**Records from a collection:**
--------------------
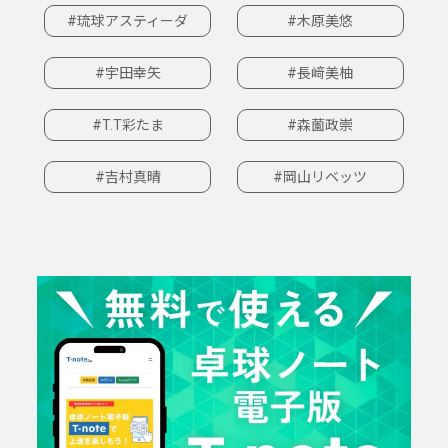
#琉球アスティーダ
#木原美悠
#宇田幸矢
#長﨑美柚
#T.T彩たま
#森薗政崇
#吉村真晴
#岡山リベッツ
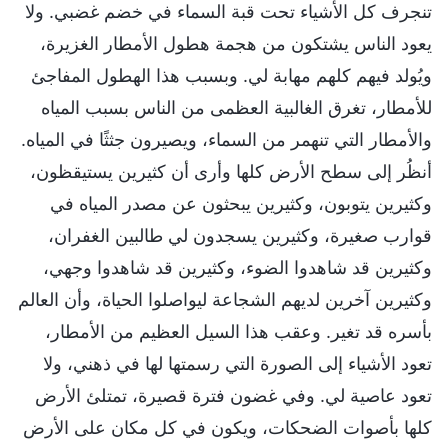
تنجرف كل الأشياء تحت قبة السماء في خضم غضبي. ولا
يعود الناس يشتكون من هجمة هطول الأمطار الغزيرة،
ويُولد فيهم كلهم مهابة لي. وبسبب هذا الهطول المفاجئ
للأمطار، تغرق الغالبية العظمى من الناس بسبب المياه
والأمطار التي تنهمر من السماء، ويصيرون جثثًا في المياه.
أنظُر إلى سطح الأرض كلها وأرى أن كثيرين يستيقظون،
وكثيرين يتوبون، وكثيرين يبحثون عن مصدر المياه في
قوارب صغيرة، وكثيرين يسجدون لي طالبين الغفران،
وكثيرين قد شاهدوا الضوء، وكثيرين قد شاهدوا وجهي،
وكثيرين آخرين لديهم الشجاعة ليواصلوا الحياة، وأن العالم
بأسره قد تغير. وعقب هذا السيل العظيم من الأمطار،
تعود الأشياء إلى الصورة التي رسمتها لها في ذهني، ولا
تعود عاصية لي. وفي غضون فترة قصيرة، تمتلئ الأرض
كلها بأصوات الضحكات، ويكون في كل مكان على الأرض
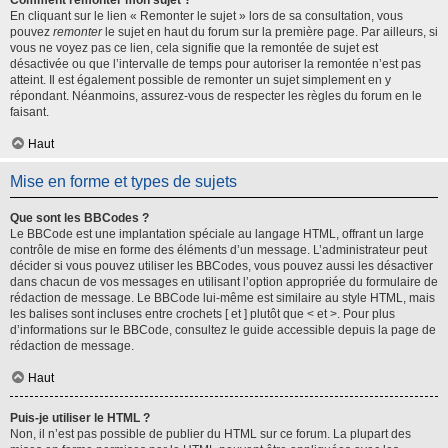
Comment remonter mon sujet ?
En cliquant sur le lien « Remonter le sujet » lors de sa consultation, vous
pouvez
remonter
le sujet en haut du forum sur la première page. Par ailleurs, si
vous ne voyez pas ce lien, cela signifie que la remontée de sujet est
désactivée ou que l’intervalle de temps pour autoriser la remontée n’est pas
atteint. Il est également possible de remonter un sujet simplement en y
répondant. Néanmoins, assurez-vous de respecter les règles du forum en le
faisant.
Haut
Mise en forme et types de sujets
Que sont les BBCodes ?
Le BBCode est une implantation spéciale au langage HTML, offrant un large
contrôle de mise en forme des éléments d’un message. L’administrateur peut
décider si vous pouvez utiliser les BBCodes, vous pouvez aussi les désactiver
dans chacun de vos messages en utilisant l’option appropriée du formulaire de
rédaction de message. Le BBCode lui-même est similaire au style HTML, mais
les balises sont incluses entre crochets [ et ] plutôt que < et >. Pour plus
d’informations sur le BBCode, consultez le guide accessible depuis la page de
rédaction de message.
Haut
Puis-je utiliser le HTML ?
Non, il n’est pas possible de publier du HTML sur ce forum. La plupart des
--------------------
**Problem statement:** Repeat, without pictures, exactly the lines of the data above from the one containing "ويُولد فيهم كلهم" through the one containing "Comment remonter mon sujet ?", including both and adding nothing.

**Task output:**
ويُولد فيهم كلهم مهابة لي. وبسبب هذا الهطول المفاجئ
للأمطار، تغرق الغالبية العظمى من الناس بسبب المياه
والأمطار التي تنهمر من السماء، ويصيرون جثثًا في المياه.
أنظُر إلى سطح الأرض كلها وأرى أن كثيرين يستيقظون،
وكثيرين يتوبون، وكثيرين يبحثون عن مصدر المياه في
قوارب صغيرة، وكثيرين يسجدون لي طالبين الغفران،
وكثيرين قد شاهدوا الضوء، وكثيرين قد شاهدوا وجهي،
وكثيرين آخرين لديهم الشجاعة ليواصلوا الحياة، وأن العالم
بأسره قد تغير. وعقب هذا السيل العظيم من الأمطار،
تعود الأشياء إلى الصورة التي رسمتها لها في ذهني، ولا
تعود عاصية لي. وفي غضون فترة قصيرة، تمتلئ الأرض
كلها بأصوات الضحكات، ويكون في كل مكان على الأرض
Comment remonter mon sujet ?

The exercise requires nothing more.